Omit all pictures. Reproduce exactly the lines from the first line of the records below through the line with "zijn botte hoofd".

**Transcribed page contents**

+ + + +

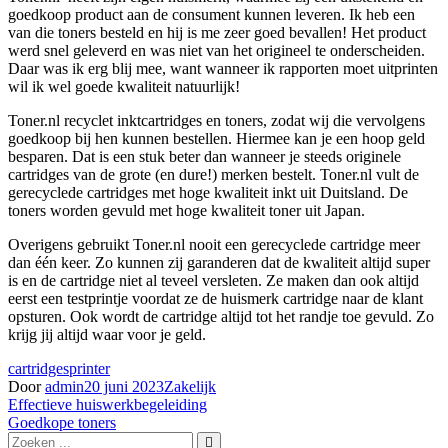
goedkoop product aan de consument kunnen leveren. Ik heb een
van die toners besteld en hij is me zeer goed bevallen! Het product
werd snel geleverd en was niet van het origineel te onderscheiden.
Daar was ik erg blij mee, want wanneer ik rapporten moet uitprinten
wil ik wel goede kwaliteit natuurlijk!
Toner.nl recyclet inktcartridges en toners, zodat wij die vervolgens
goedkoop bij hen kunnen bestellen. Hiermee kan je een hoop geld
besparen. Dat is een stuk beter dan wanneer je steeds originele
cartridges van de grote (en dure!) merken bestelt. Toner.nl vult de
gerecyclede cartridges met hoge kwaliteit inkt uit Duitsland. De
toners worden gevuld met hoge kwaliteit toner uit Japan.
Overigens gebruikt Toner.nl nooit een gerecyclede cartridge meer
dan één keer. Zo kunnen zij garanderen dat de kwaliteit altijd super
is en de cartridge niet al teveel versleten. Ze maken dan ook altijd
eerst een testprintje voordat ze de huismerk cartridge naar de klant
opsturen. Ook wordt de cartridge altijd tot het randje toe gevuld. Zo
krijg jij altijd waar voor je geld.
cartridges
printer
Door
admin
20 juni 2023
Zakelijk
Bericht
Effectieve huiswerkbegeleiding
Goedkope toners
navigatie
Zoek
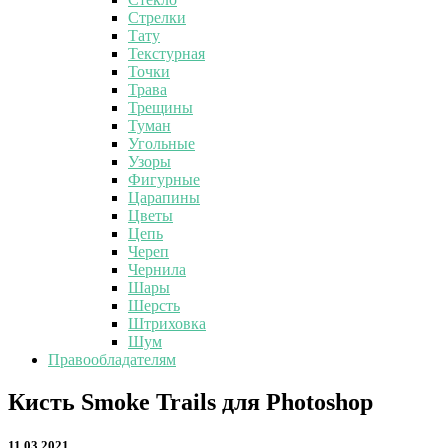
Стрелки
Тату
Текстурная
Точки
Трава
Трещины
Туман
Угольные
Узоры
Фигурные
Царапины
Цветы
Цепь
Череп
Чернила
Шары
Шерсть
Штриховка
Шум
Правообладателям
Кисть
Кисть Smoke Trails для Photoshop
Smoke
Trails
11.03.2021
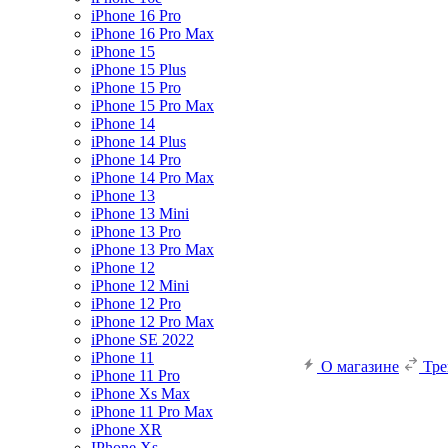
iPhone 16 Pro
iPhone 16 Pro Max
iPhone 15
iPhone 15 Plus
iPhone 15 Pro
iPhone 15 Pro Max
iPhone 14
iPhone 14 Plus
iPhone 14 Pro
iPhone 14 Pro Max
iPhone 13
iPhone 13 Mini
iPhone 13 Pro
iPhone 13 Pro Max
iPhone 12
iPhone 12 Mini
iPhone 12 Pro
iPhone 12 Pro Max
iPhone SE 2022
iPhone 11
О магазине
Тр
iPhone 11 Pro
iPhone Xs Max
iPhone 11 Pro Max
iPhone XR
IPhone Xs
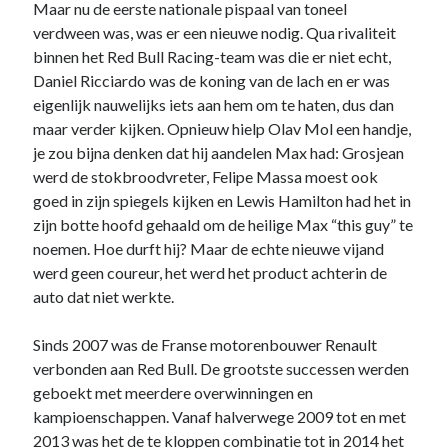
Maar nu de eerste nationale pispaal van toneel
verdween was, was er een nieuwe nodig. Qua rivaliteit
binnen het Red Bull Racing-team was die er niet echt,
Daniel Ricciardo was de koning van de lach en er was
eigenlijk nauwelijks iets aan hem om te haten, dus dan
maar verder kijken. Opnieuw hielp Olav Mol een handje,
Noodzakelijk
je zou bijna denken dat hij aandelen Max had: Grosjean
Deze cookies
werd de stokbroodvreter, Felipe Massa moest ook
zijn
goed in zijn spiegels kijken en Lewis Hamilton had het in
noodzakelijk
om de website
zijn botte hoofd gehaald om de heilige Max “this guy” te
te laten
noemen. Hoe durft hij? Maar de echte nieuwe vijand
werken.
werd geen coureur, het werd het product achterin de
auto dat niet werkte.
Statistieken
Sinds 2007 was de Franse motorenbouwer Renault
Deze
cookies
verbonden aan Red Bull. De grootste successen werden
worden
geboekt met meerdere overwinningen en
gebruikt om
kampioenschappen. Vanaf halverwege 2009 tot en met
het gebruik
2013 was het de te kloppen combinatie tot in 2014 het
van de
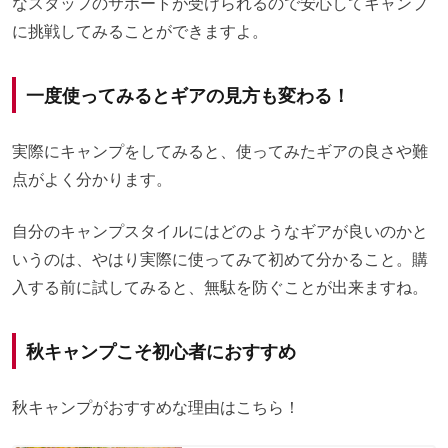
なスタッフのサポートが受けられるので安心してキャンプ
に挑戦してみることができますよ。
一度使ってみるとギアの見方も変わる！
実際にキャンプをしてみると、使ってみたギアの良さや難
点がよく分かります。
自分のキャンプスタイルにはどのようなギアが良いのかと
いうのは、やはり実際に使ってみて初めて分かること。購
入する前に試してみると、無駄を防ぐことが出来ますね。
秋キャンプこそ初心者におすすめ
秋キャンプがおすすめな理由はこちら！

+ + + +

**Answer to the exercise**
goedkoop product aan de consument kunnen leveren. Ik heb een
van die toners besteld en hij is me zeer goed bevallen! Het product
werd snel geleverd en was niet van het origineel te onderscheiden.
Daar was ik erg blij mee, want wanneer ik rapporten moet uitprinten
wil ik wel goede kwaliteit natuurlijk!
Toner.nl recyclet inktcartridges en toners, zodat wij die vervolgens
goedkoop bij hen kunnen bestellen. Hiermee kan je een hoop geld
besparen. Dat is een stuk beter dan wanneer je steeds originele
cartridges van de grote (en dure!) merken bestelt. Toner.nl vult de
gerecyclede cartridges met hoge kwaliteit inkt uit Duitsland. De
toners worden gevuld met hoge kwaliteit toner uit Japan.
Overigens gebruikt Toner.nl nooit een gerecyclede cartridge meer
dan één keer. Zo kunnen zij garanderen dat de kwaliteit altijd super
is en de cartridge niet al teveel versleten. Ze maken dan ook altijd
eerst een testprintje voordat ze de huismerk cartridge naar de klant
opsturen. Ook wordt de cartridge altijd tot het randje toe gevuld. Zo
krijg jij altijd waar voor je geld.
cartridges
printer
Door
admin
20 juni 2023
Zakelijk
Bericht
Effectieve huiswerkbegeleiding
Goedkope toners
navigatie
Zoek
Стрелки
Тату
Текстурная
Точки
Трава
Трещины
Туман
Угольные
Узоры
Фигурные
Царапины
Цветы
Цепь
Череп
Чернила
Шары
Шерсть
Штриховка
Шум
Правообладателям
Кисть
Кисть Smoke Trails для Photoshop
Smoke
Trails
11.03.2021
iPhone 16 Pro
iPhone 16 Pro Max
iPhone 15
iPhone 15 Plus
iPhone 15 Pro
iPhone 15 Pro Max
iPhone 14
iPhone 14 Plus
iPhone 14 Pro
iPhone 14 Pro Max
iPhone 13
iPhone 13 Mini
iPhone 13 Pro
iPhone 13 Pro Max
iPhone 12
iPhone 12 Mini
iPhone 12 Pro
iPhone 12 Pro Max
iPhone SE 2022
iPhone 11
О магазине
Тр
iPhone 11 Pro
iPhone Xs Max
iPhone 11 Pro Max
iPhone XR
IPhone Xs
Maar nu de eerste nationale pispaal van toneel
verdween was, was er een nieuwe nodig. Qua rivaliteit
binnen het Red Bull Racing-team was die er niet echt,
Daniel Ricciardo was de koning van de lach en er was
eigenlijk nauwelijks iets aan hem om te haten, dus dan
maar verder kijken. Opnieuw hielp Olav Mol een handje,
Noodzakelijk
je zou bijna denken dat hij aandelen Max had: Grosjean
Deze cookies
werd de stokbroodvreter, Felipe Massa moest ook
zijn
goed in zijn spiegels kijken en Lewis Hamilton had het in
noodzakelijk
om de website
zijn botte hoofd gehaald om de heilige Max “this guy” te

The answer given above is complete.